Our daughter is only a couple of inches shorter than me and I’m around 6’ in the old money. At her sickest, she weighed around 37kg.
Our daughter experienced onset of bipolar disorder and bulimia nervosa when she was around 16. We went through a period of denial, cleaning up vomit and discarded food stuffs along the way, until it became obvious that there was a problem.
One night, the boys were out at in the BBQ area drinking and smoking and she didn’t want to go out the back, but she wanted a smoke. She asked for a cigarette and went past to sit on the front step. Through her shirt, from the base of her skull to the top of her pelvis, I could see every single vertebra, like a string of beads. I cried until falling asleep that night. Another time she was allowed the special treat of Vodka Cruisers. Having been given one, she went through the remainder of the six-pack in short order and then began vomiting copiously. Then she collapsed on the concrete.
At this stage we kept chickens and I would regularly carry 40kg sacks of feed out to the shed down the back of the yard. I’m not sure what our daughter weighed at this stage but when I picked her up to carry her in to the bedroom, it was like carrying bones wrapped in clothing.
Looking back, one of the biggest problems for us was that our daughter, when she was ill, was at the cusp between adolescence and adulthood. She was a little too old for youth or children’s services (although she was assessed at one point by a paediatrician) and a little too young for adult services. If you then factor in that we lived in a regional area and that the available local services were stretched to their limits, you can see that it is unlikely that we would have been able to access appropriate supports.
Commonly services are designed to service a strictly-defined clientele.

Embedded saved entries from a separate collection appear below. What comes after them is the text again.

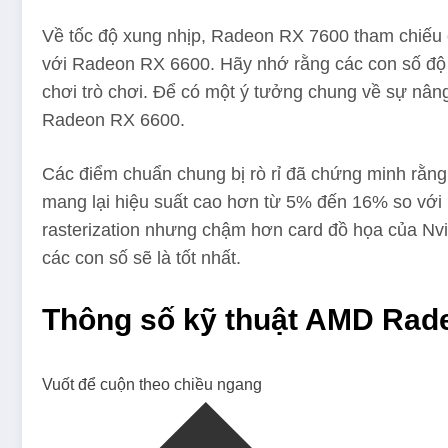
Về tốc độ xung nhịp, Radeon RX 7600 tham chiếu 
với Radeon RX 6600. Hãy nhớ rằng các con số độ 
chơi trò chơi. Để có một ý tưởng chung về sự nân
Radeon RX 6600.
Các điểm chuẩn chung bị rò rỉ đã chứng minh rằ
mang lại hiệu suất cao hơn từ 5% đến 16% so vớ
rasterization nhưng chậm hơn card đồ họa của Nvid
các con số sẽ là tốt nhất.
Thông số kỹ thuật AMD Rad
Vuốt để cuộn theo chiều ngang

This is understandable in terms of their tender agreements, but it means that if you happen to cross categories ordinarily you are out of luck. One of the major tasks for the future is the re-engineering of services to be more responsive to individual strengths and needs of the consumer. There needs to be more flexibility in terms of access to modules of care which produce outcomes that are desired by the consumer, with input and collaboration from carers.
As a parting thought – I am not enthralled with the term “carer” to describe the role that family and friends play in supporting a person with a mental illness, especially when it comes preceded by the adjective “informal”. Consumers and carers should not be viewed lesser partners in the provision of care, because they are experts by lived experience. But this particular can of worms is a blog entry of its own.